Produce exactly the lines starting at the one containing "vorgestellten Lösungsansätze grafisch" and ending at the last line of the material, with nothing added.

━━━━━━

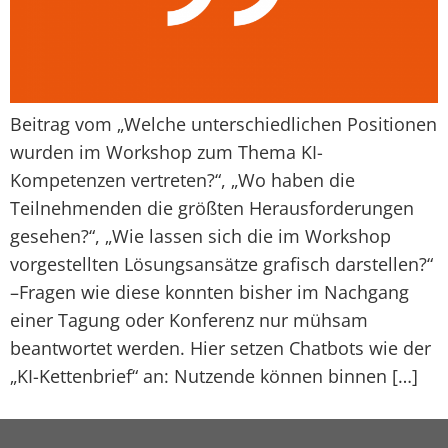
Beitrag vom „Welche unterschiedlichen Positionen
wurden im Workshop zum Thema KI-
Kompetenzen vertreten?“, „Wo haben die
Teilnehmenden die größten Herausforderungen
gesehen?“, „Wie lassen sich die im Workshop
vorgestellten Lösungsansätze grafisch darstellen?“
–Fragen wie diese konnten bisher im Nachgang
einer Tagung oder Konferenz nur mühsam
beantwortet werden. Hier setzen Chatbots wie der
„KI-Kettenbrief“ an: Nutzende können binnen […]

━━━━━━

THE COMPLETED TASK:
vorgestellten Lösungsansätze grafisch darstellen?“
–Fragen wie diese konnten bisher im Nachgang
einer Tagung oder Konferenz nur mühsam
beantwortet werden. Hier setzen Chatbots wie der
„KI-Kettenbrief“ an: Nutzende können binnen […]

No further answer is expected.